Pazartesi günkü yazımda işçi sınıfının gerek içinde bulunduğumuz dönemde gerekse daha sonraki dönemde hayli değiştiğini, değişeceğini belirterek yeni bir solun 1848'deki proletarya tanımı üstünden inşa edilemeyeceğine değinmiştim. Bu, solun bugünkü anlamının geniş ölçüde değişmesine de tekabül ediyor. 1848 ve sonrası dönem solu/ sosyalizmi belli bir tarihsellik perspektifinden tanımlamıştı. Hegelci ereksellik (teleoloji) içinde proletaryanın iktidar mücadelesi sonul bir noktaydı. Öylelikle tarih tamamlanacak, iktidar işçi sınıfına geçecekti.
Oysa 1959 sonrasında bu dar sınıf anlayışına dayanan model değişti. Soğuk Savaş, Alman Sosyal Demokrat Partisi'nin, Willy Brandt önderliğinde geliştirdiği Bad Godesberg manifestosundaki geniş tabanlı, geniş katılımlı, kapitalizmle dirsek teması arayan modelinin hemen benimsenmesine imkân vermedi. O metinden on yıl sonra bile Prag İlkbaharı, SSCB tanklarıyla eziliyordu.
***
Aslına bakılırsa Bad Godesberg,
Bernstein'ın yüzyıl başında Marx'ın görüşlerine yaptığı eleştirinin benimsenmesiydi. Bernstein,
parlamenter demokrasiyi, kapitalizmi ve dönüşen işçi sınıfı gerçeğini işaret ediyordu. Bunun o dönemde "

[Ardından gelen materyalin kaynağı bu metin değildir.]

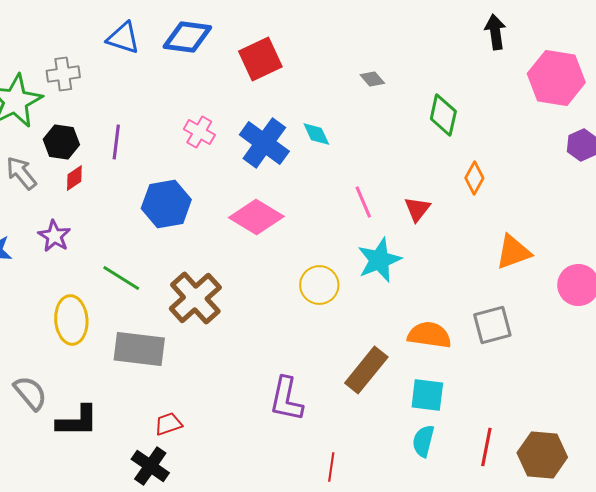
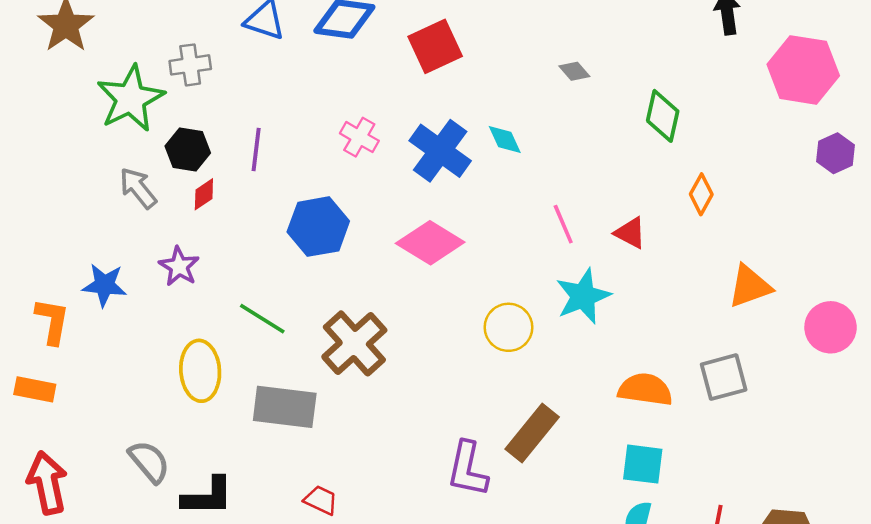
red triangle: (417, 209) -> (630, 233), turned -40
brown rectangle: (366, 370) -> (532, 433), moved
red trapezoid: (168, 424) -> (321, 500), turned 44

radikal sol" tarafından kabul edilmemesi anlaşılabilir bir şeydi. Ama
1968 sonrasında da benimsenmedi. Ancak
1975 civarında oluşan
Akdeniz Sosyalizmi, proletarya diktatoryasını partilerin nihai hedefi olmaktan çıkardı. O da ne mücadeleler pahasına.
***
Bugün gelinen nokta gene
Bernstein çizgisi mi? Muhtemel bazı "
pedantik" (aşırı detaylı) irdelemeler ve bazı
entelektüel tercihler bu önermeye bazı itirazlar geliştirebilir. Geliştirmeli de. Fakat bu temel gerçeği değiştirmiyor. Bugün dar sınıf temeline oturmuş, salt işçi sınıfının mevcudiyetini ve geleceğini gözeten bir
sosyalist projenin uygulanması imkânsız denecek kadar zor.
O zaman söz konusu geniş katılımlı model nasıl oluşacak?
Murat Belge bu bağlamda
dinselliğin/ İslam'ın önemine değiniyordu. Ben onu biraz daha açayım: böyle bir tasavvur, elbette
sömürü, haksızlık, eşitsizlik üstünden gelişecek bir itici güce dayanır. Öncelikle. Ama bu model aynı zamanda
kitleleri bünyesine çekecek yeni unsurları da içerir. Zorluk burada başlıyor. Bugünkü dünyada sömürü sadece
ekonomik ve tarihi dönüştürecek (yani "
artık değerle" ilgili) bir kavram değil. Aynı zamanda bir
insan hakları ve demokrasi kavramı. Dolayısıyla çok geniş bir kesim, bazen kapitalizmle de hiç sorunu olmaksızın, çıplak bir sömürüye şiddetle karşı çıkıyor.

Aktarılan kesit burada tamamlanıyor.